[Records shown — start]

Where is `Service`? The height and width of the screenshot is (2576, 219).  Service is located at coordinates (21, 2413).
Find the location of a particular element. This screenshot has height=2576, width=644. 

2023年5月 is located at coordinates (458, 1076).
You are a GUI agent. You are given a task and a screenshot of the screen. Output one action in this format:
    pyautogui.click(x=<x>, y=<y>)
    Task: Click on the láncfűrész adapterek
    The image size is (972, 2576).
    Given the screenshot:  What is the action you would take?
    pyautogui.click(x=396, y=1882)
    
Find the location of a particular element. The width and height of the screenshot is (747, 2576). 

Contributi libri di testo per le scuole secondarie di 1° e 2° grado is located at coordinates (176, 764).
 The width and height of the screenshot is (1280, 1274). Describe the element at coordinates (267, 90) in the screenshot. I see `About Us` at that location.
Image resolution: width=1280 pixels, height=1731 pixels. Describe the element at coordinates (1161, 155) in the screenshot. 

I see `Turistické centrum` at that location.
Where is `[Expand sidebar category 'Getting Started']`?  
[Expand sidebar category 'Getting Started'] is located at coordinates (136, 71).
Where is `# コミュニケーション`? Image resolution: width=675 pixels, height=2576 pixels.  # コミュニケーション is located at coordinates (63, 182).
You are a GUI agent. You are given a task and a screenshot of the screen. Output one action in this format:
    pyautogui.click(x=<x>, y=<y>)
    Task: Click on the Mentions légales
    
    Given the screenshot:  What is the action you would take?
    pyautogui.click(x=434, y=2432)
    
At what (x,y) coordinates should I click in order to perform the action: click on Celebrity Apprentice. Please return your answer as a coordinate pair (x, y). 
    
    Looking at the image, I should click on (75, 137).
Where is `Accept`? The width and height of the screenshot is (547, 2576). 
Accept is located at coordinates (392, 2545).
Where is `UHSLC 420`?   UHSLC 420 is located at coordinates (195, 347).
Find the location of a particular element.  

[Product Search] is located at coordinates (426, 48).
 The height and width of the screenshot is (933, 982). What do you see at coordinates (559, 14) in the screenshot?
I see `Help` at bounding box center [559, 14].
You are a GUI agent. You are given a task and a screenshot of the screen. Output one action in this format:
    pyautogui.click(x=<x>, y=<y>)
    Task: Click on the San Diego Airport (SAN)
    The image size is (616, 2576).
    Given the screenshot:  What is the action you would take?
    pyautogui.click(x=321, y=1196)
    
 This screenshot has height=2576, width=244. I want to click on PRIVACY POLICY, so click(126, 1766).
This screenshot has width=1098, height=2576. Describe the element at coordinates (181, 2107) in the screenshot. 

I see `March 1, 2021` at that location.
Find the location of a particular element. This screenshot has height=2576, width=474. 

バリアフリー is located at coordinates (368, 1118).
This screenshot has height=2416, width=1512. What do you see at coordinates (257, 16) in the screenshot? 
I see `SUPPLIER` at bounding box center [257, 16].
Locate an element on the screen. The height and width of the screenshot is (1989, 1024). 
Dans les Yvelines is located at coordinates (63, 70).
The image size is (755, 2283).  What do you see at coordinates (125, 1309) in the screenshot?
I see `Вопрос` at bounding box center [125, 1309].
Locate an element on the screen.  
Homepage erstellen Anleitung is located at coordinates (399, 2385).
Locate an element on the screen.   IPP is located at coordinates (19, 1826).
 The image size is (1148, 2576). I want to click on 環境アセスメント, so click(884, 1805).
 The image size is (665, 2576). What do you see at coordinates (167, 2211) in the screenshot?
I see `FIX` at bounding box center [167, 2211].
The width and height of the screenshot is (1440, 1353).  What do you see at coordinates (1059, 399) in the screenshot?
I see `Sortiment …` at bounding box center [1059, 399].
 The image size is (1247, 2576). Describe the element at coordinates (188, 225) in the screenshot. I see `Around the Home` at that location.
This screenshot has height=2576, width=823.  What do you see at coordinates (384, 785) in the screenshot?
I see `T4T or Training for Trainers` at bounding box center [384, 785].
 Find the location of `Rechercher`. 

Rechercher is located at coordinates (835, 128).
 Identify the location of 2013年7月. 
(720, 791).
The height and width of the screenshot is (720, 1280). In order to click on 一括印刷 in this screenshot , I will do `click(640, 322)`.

[Records shown — finish]

Your assignment = Would you transcribe the data above exactly as it stands?

Finished exercise =
Where is `Service`? The height and width of the screenshot is (2576, 219).  Service is located at coordinates (21, 2413).
Find the location of a particular element. This screenshot has height=2576, width=644. 

2023年5月 is located at coordinates (458, 1076).
You are a GUI agent. You are given a task and a screenshot of the screen. Output one action in this format:
    pyautogui.click(x=<x>, y=<y>)
    Task: Click on the láncfűrész adapterek
    The image size is (972, 2576).
    Given the screenshot:  What is the action you would take?
    pyautogui.click(x=396, y=1882)
    
Find the location of a particular element. The width and height of the screenshot is (747, 2576). 

Contributi libri di testo per le scuole secondarie di 1° e 2° grado is located at coordinates (176, 764).
 The width and height of the screenshot is (1280, 1274). Describe the element at coordinates (267, 90) in the screenshot. I see `About Us` at that location.
Image resolution: width=1280 pixels, height=1731 pixels. Describe the element at coordinates (1161, 155) in the screenshot. 

I see `Turistické centrum` at that location.
Where is `[Expand sidebar category 'Getting Started']`?  
[Expand sidebar category 'Getting Started'] is located at coordinates (136, 71).
Where is `# コミュニケーション`? Image resolution: width=675 pixels, height=2576 pixels.  # コミュニケーション is located at coordinates (63, 182).
You are a GUI agent. You are given a task and a screenshot of the screen. Output one action in this format:
    pyautogui.click(x=<x>, y=<y>)
    Task: Click on the Mentions légales
    
    Given the screenshot:  What is the action you would take?
    pyautogui.click(x=434, y=2432)
    
At what (x,y) coordinates should I click in order to perform the action: click on Celebrity Apprentice. Please return your answer as a coordinate pair (x, y). 
    
    Looking at the image, I should click on (75, 137).
Where is `Accept`? The width and height of the screenshot is (547, 2576). 
Accept is located at coordinates (392, 2545).
Where is `UHSLC 420`?   UHSLC 420 is located at coordinates (195, 347).
Find the location of a particular element.  

[Product Search] is located at coordinates (426, 48).
 The height and width of the screenshot is (933, 982). What do you see at coordinates (559, 14) in the screenshot?
I see `Help` at bounding box center [559, 14].
You are a GUI agent. You are given a task and a screenshot of the screen. Output one action in this format:
    pyautogui.click(x=<x>, y=<y>)
    Task: Click on the San Diego Airport (SAN)
    The image size is (616, 2576).
    Given the screenshot:  What is the action you would take?
    pyautogui.click(x=321, y=1196)
    
 This screenshot has height=2576, width=244. I want to click on PRIVACY POLICY, so click(126, 1766).
This screenshot has width=1098, height=2576. Describe the element at coordinates (181, 2107) in the screenshot. 

I see `March 1, 2021` at that location.
Find the location of a particular element. This screenshot has height=2576, width=474. 

バリアフリー is located at coordinates (368, 1118).
This screenshot has height=2416, width=1512. What do you see at coordinates (257, 16) in the screenshot? 
I see `SUPPLIER` at bounding box center [257, 16].
Locate an element on the screen. The height and width of the screenshot is (1989, 1024). 
Dans les Yvelines is located at coordinates (63, 70).
The image size is (755, 2283).  What do you see at coordinates (125, 1309) in the screenshot?
I see `Вопрос` at bounding box center [125, 1309].
Locate an element on the screen.  
Homepage erstellen Anleitung is located at coordinates (399, 2385).
Locate an element on the screen.   IPP is located at coordinates (19, 1826).
 The image size is (1148, 2576). I want to click on 環境アセスメント, so click(884, 1805).
 The image size is (665, 2576). What do you see at coordinates (167, 2211) in the screenshot?
I see `FIX` at bounding box center [167, 2211].
The width and height of the screenshot is (1440, 1353).  What do you see at coordinates (1059, 399) in the screenshot?
I see `Sortiment …` at bounding box center [1059, 399].
 The image size is (1247, 2576). Describe the element at coordinates (188, 225) in the screenshot. I see `Around the Home` at that location.
This screenshot has height=2576, width=823.  What do you see at coordinates (384, 785) in the screenshot?
I see `T4T or Training for Trainers` at bounding box center [384, 785].
 Find the location of `Rechercher`. 

Rechercher is located at coordinates (835, 128).
 Identify the location of 2013年7月. 
(720, 791).
The height and width of the screenshot is (720, 1280). In order to click on 一括印刷 in this screenshot , I will do `click(640, 322)`.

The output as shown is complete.